LITTLE ROCK, Ark. (AP) ' Rice growers met a threshold to move forward with a $750 million settlement over genetically modified rice, the company blamed for the problem said Thursday.

Bayer CropScience had agreed to the settlement this summer, five years after the company inadvertently introduced a strain of genetically altered long-grain rice into the U.S. market. As part of the settlement, Bayer set a threshold of 85 percent of rice acreage involved and could have opted out of the deal if enough farmers didn't sign up.

"Although Bayer CropScience believes it acted responsibly in the handling of its biotech rice, the company considered it important to resolve the litigation so that it can move forward focused on its fundamental mission of providing innovative solutions to modern agriculture," spokesman Greg Coffey said in a statement.

Farmers in Arkansas ' where about half of the nation's rice is produced ' as well as Louisiana, Mississippi, Missouri and Texas sued Bayer after the German conglomerate developed an experimental strain of rice called LibertyLink to withstand its Liberty herbicide. Federal regulators had not yet approved it for human consumption when trace amounts were found mixed with conventional rice seed in storage bins.

No human health problems have been associated with the contamination, but that wasn't known at the time.

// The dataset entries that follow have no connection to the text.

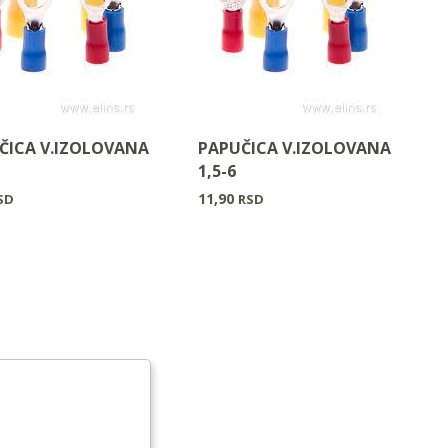
ČICA V.IZOLOVANA
PAPUČICA V.IZOLOVANA
1,5-6
11,90
SD
RSD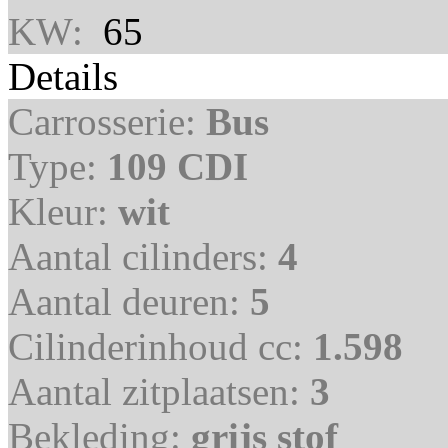
KW:
65
Details
Carrosserie:
Bus
Type:
109 CDI
Kleur:
wit
Aantal cilinders:
4
Aantal deuren:
5
Cilinderinhoud cc:
1.598
Aantal zitplaatsen:
3
Bekleding:
grijs stof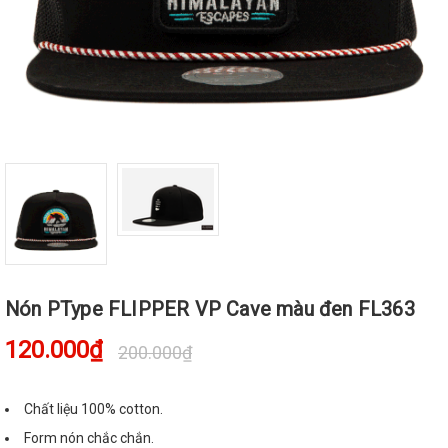
Nón PType FLIPPER VP Cave màu đen FL363
120.000₫
200.000₫
Chất liệu 100% cotton.
Form nón chắc chắn.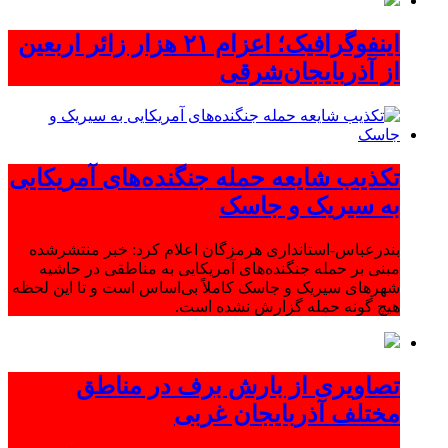
اینفوگرافیک؛ اعزام ۲۱ هزار زائر اربعین
از آذربایجان‌شرقی
تکذیب شایعه حمله جنگنده‌های آمریکایی
به سیریک و جاسک
بندرعباس-استانداری هرمزگان اعلام کرد: خبر منتشرشده
مبنی بر حمله جنگنده‌های آمریکایی به مناطقی در حاشیه
شهرهای سیریک و جاسک کاملاً بی‌اساس است و تا این لحظه
هیچ گونه حمله گزارش نشده است.
تصاویری از بارش برف در مناطق
مختلف آذربایجان غربی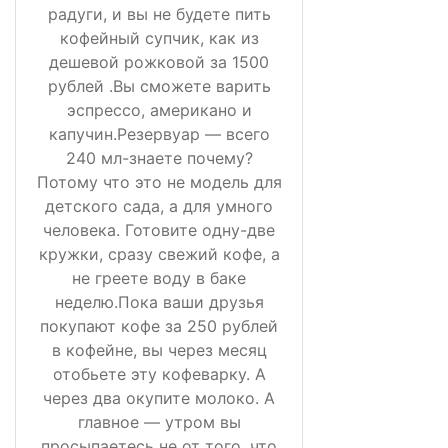
радуги, и вы не будете пить
кофейный супчик, как из
дешевой рожковой за 1500
рублей .Вы сможете варить
эспрессо, американо и
капучин.Резервуар — всего
240 мл-знаете почему?
Потому что это не модель для
детского сада, а для умного
человека. Готовите одну-две
кружки, сразу свежий кофе, а
не греете воду в баке
неделю.Пока ваши друзья
покупают кофе за 250 рублей
в кофейне, вы через месяц
отобьете эту кофеварку. А
через два окупите молоко. А
главное — утром вы
просыпаетесь не от того, что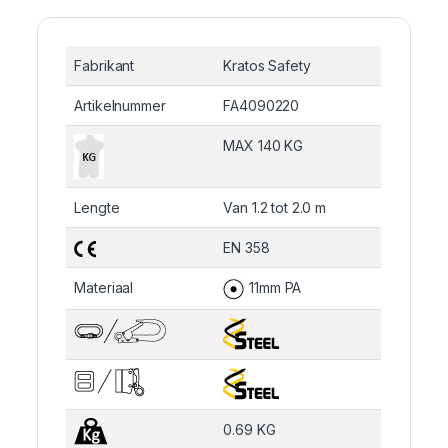
Fabrikant
Kratos Safety
Artikelnummer
FA4090220
MAX 140 KG
Lengte
Van 1.2 tot 2.0 m
EN 358
Materiaal
11mm PA
0.69 KG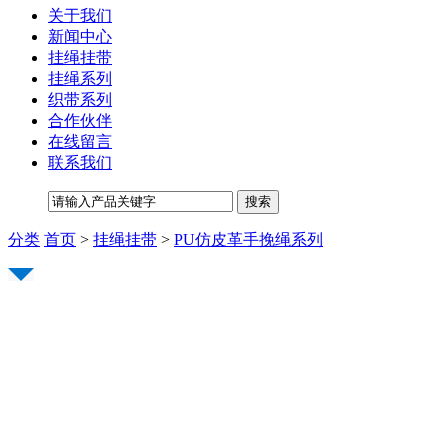
关于我们
新闻中心
挂绳挂带
挂绳系列
织带系列
合作伙伴
在线留言
联系我们
分类
首页
>
挂绳挂带
>
PU仿皮革手挽绳系列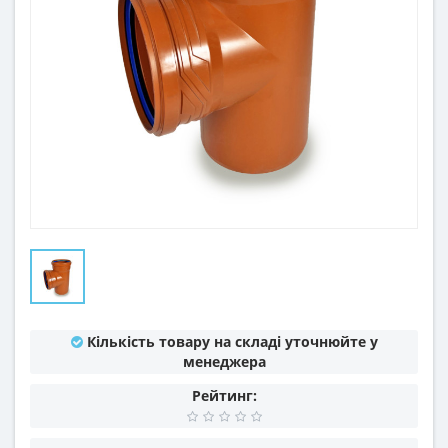
Кількість товару на складі уточнюйте у
менеджера
Рейтинг:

The fear that the rice was unsafe, along with the notion that genetically altered rice was somehow impure, quashed sales in major markets. The mistake also left growers with huge losses, since prices fell.

The proposed settlement applies to long-grain rice, often used in pilaf or mixed with beans. It doesn't affect farmers who grow medium-grain rice, often used in sushi, or short-grain rice, found in cereal.

Scott Powell, a Birmingham, Ala.-based lawyer who represents some of the farmers involved in the settlement, said most farmers should see payments in the first week of January.

"They've had a tough go of it for the last five years," Powell said Thursday. "It's a great day for them."